The Federal Reserve should be wary about over-committing to an ultra-easy monetary policy that has served the economy well in recent years but could be detrimental eventually, a top Fed official said on Friday.

Some of the further actions that could be undertaken at this juncture would have effects far into the future, in an environment of continual improvement and repair for the U.S. economy, St. Louis Fed President James Bullard said in remarks prepared for delivery at the Credit Suisse Asian Investment Conference in Hong Kong.

Overcommitting to the ultra-easy policy could well have detrimental consequences for the U.S. and, by extension, the global economy.

Bullard said rates may need to rise in late 2013, rather than in the following year as the Fed's policy-setting committee has said. He is not a voting member of the committee this year, but he takes part in the central bank's rate-setting meetings.

The Fed has kept rates near zero since December 2008, and has bought $2.3 trillion in bonds to stimulate growth. At its March meeting, the Fed reiterated its view that lackluster growth will require keeping rates near zero through late 2014.

The Fed's current pause in policy is a good time to take stock of whether it is at a turning point, Bullard said.

Rising oil prices have heightened concerns about both inflation and growth, but Bullard said it would probably take gasoline prices of more than $5 per gallon to cause a significant U.S. economic shock. Consumers already went through a severe oil price spike in 2008, and a re-run of that would probably have more limited impact on buying behavior, he said.

So what I think is, we have to have gas prices at the pump go up to $5 a gallon before we can get the kind of energy shock (that causes a change in) behavior in the U.S., Bullard said.
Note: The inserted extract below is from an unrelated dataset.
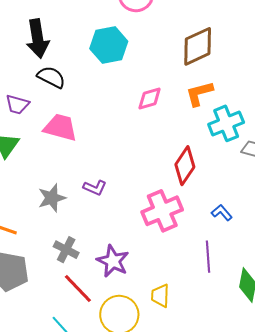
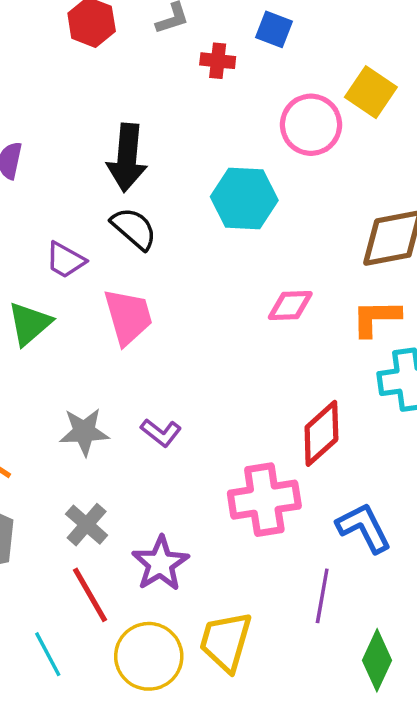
pink trapezoid: (60, 127) -> (128, 317), turned 45
blue L-shape: (222, 213) -> (364, 528), size x1.6
yellow trapezoid: (160, 296) -> (226, 641), size x1.5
There are a lot of cross-currents in the gas situation, so we'll see what happens.

The average U.S. retail price was $3.84 per gallon in the week to March 16, according to MasterCard's weekly Spending Pulse report.

BRIDGING THE GAP

Bullard, seen as a policy centrist, expects the U.S. economy to grow at about 3 percent this year, hardly high growth but potentially fast enough to keep trimming unemployment, he said. U.S. unemployment stood at 8.3 percent in January.

Meanwhile, inflation in the U.S. has risen despite less-than-stellar economic growth, he said, suggesting that the Fed may not have as much leeway to ease without sparking unwanted price rises as many may think.

The hard-learned lesson of the 1970s was that if the inflation genie is let out of the bottle, it can be extremely difficult to get it back into the bottle, Bullard said.

Analysts who calculate the United States is operating well below its potential output -- and therefore that the economy has plenty of room to run before inflation kicks in -- may not be taking the bursting of the housing bubble into account, he said.

Filtering out the effects of the bubble, he said, suggests that the U.S. output gap today is much smaller than commonly believed.

AVAILABLE HEADROOM?

Advocates of policy easing point to forecasts within the Fed that inflation will fall below the central bank's 2 percent goal in coming years, giving headroom for pushing borrowing costs lower to boost jobs.

More stimulus is needed, say policy doves such as Chicago Fed Bank President Charles Evans, because the economy is not growing at a fast enough clip on its own to reduce uncomfortably high unemployment.

Not so, Bullard countered in Hong Kong on Friday.

The relationship between unemployment and GDP growth is clear during downturns, but muddled during expansions, he said.

This might suggest that the nation does not need rapid growth to see a reduction in unemployment — it only needs to see some positive growth, he said.

Fed Chairman Ben Bernanke and other policymakers have held the door open for the possibility of further Fed easing.

But analysts now see a third round of bond purchases, or quantitative easing, as less likely given recent improvement in the economic backdrop, especially in the job market. Bullard himself said he saw no need for further bond buying unless the economy and the inflation outlook deteriorate significantly.

Traders are betting the Fed will begin to raise rates by July 2013, more than a year earlier than it currently projects.